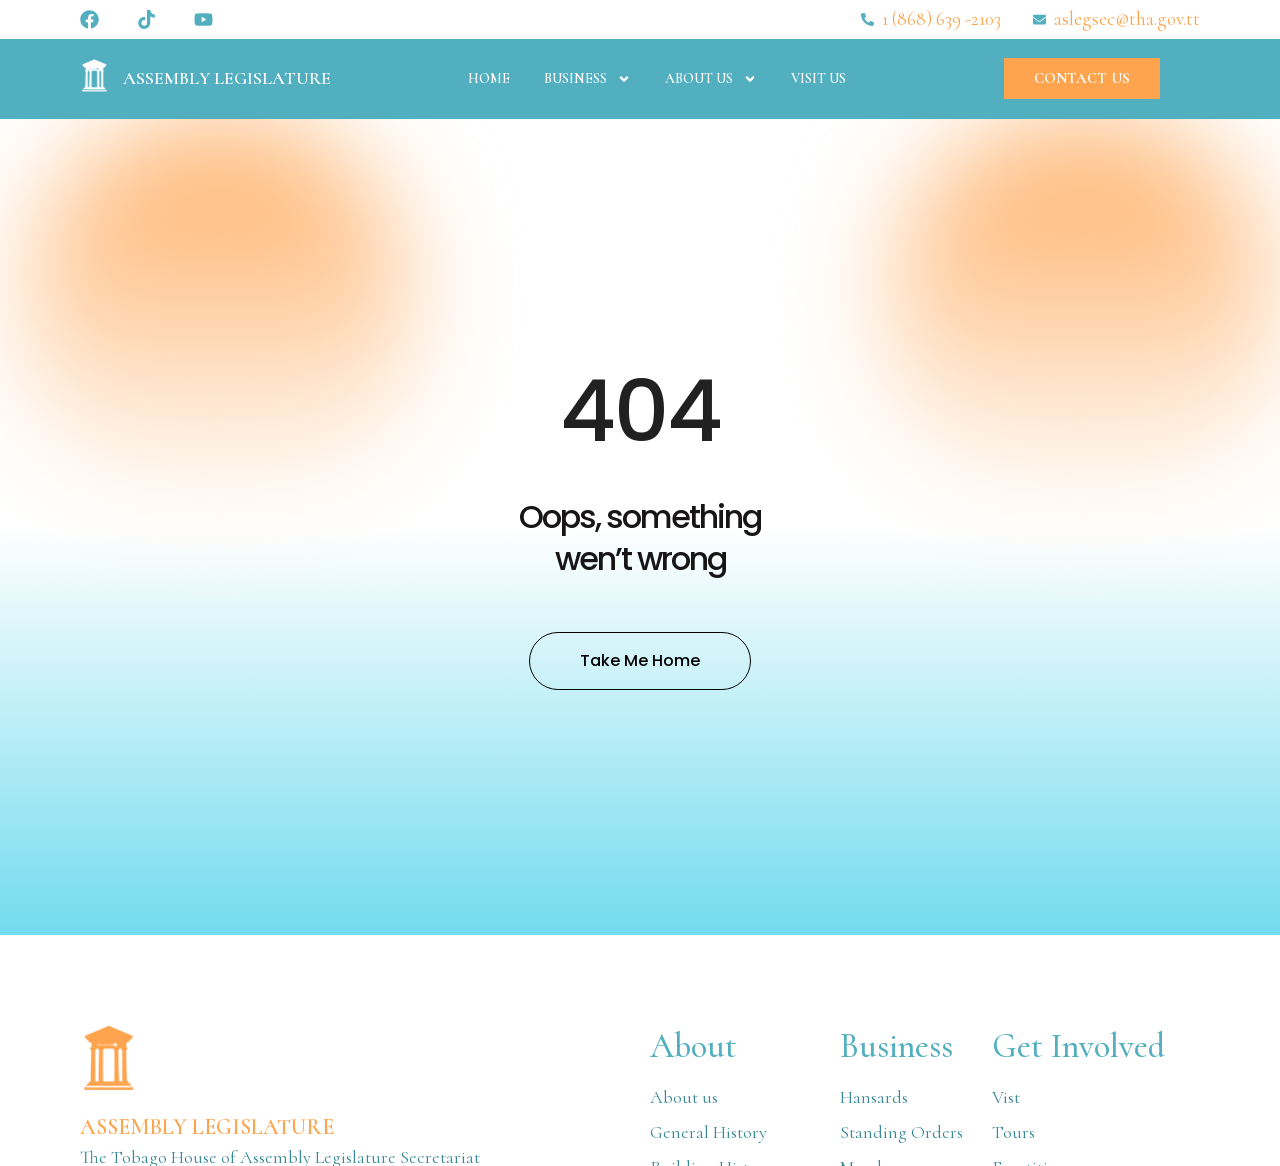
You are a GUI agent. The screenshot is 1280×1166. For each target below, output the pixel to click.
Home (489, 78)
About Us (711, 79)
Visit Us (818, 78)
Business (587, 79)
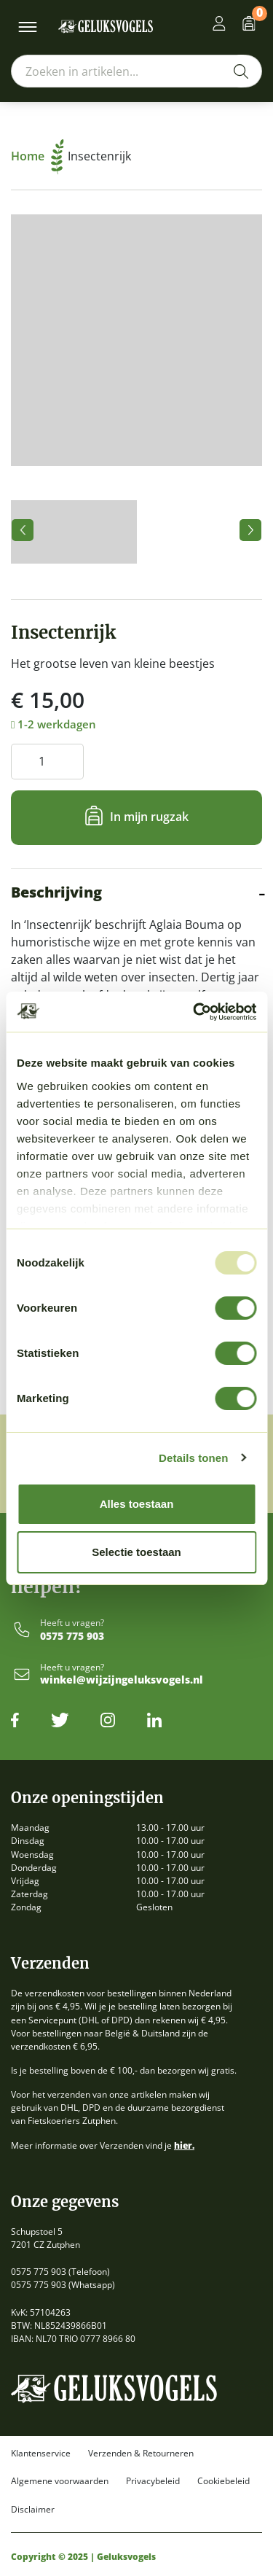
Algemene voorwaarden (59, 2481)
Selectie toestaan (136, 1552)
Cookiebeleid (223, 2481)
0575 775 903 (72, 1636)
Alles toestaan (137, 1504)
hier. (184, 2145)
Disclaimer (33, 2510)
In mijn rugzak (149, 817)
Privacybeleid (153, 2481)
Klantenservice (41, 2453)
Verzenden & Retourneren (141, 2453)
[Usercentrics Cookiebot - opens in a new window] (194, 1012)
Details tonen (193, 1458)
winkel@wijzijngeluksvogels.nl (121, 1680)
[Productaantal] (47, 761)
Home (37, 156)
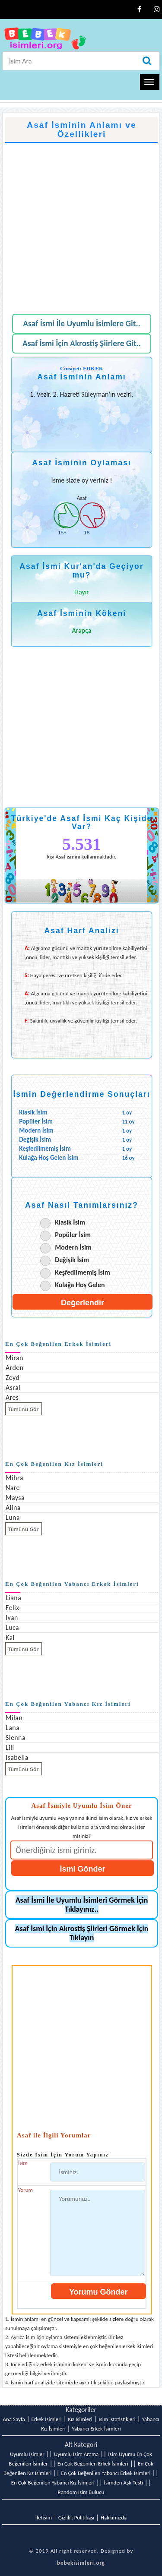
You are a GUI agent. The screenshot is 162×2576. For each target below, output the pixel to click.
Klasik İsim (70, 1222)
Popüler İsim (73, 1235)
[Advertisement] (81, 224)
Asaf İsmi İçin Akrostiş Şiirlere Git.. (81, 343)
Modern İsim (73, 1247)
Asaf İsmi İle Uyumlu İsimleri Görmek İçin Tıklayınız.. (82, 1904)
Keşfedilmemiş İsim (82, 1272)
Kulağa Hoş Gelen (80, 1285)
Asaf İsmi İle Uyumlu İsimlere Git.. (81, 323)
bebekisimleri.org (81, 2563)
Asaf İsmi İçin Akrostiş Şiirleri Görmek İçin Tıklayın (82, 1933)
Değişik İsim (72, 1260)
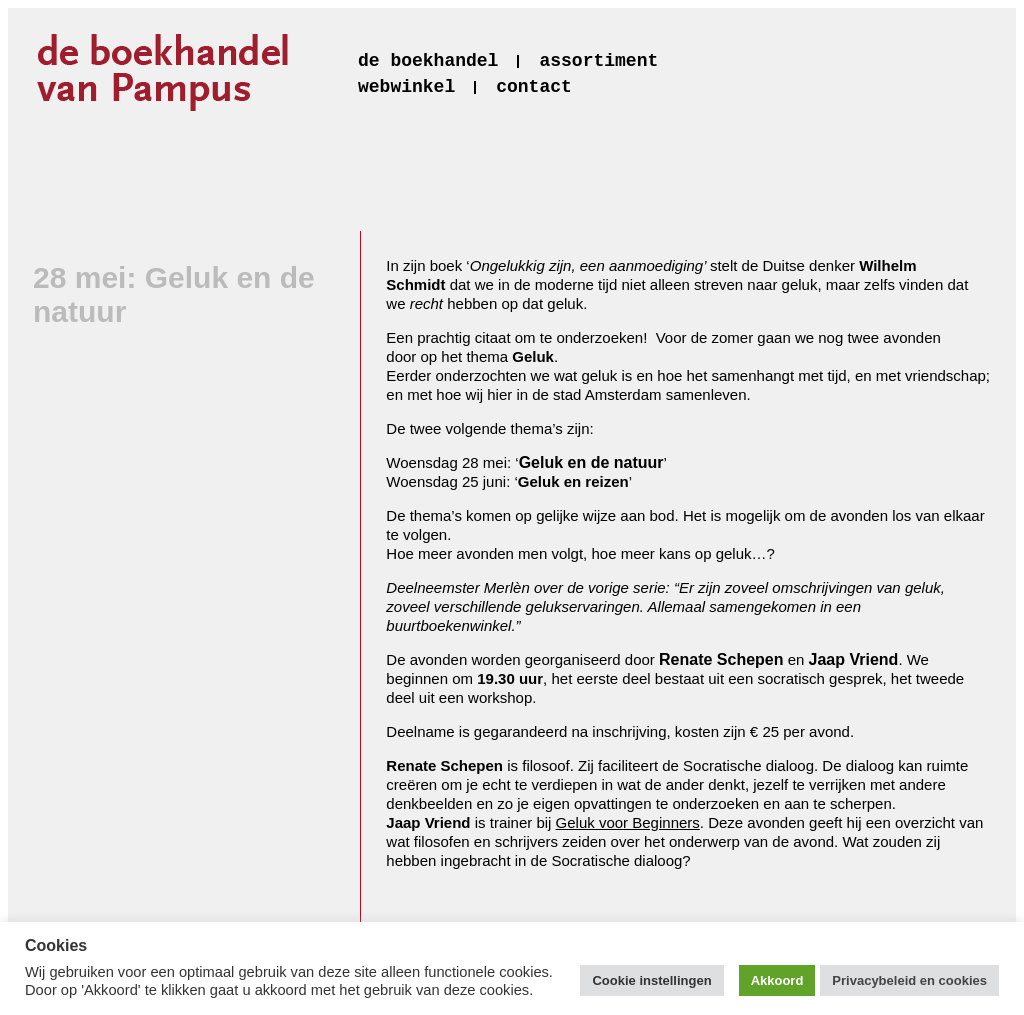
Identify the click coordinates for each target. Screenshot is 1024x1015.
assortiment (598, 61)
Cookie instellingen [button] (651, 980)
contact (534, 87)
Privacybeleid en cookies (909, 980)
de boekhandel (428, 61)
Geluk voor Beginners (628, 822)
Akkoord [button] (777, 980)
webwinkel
● ● ●
- EXERCISE REQUIREMENTS: Look through the records and give only the number of lines where the string "button" appears.

- SOLUTION TO THIS EXERCISE: 2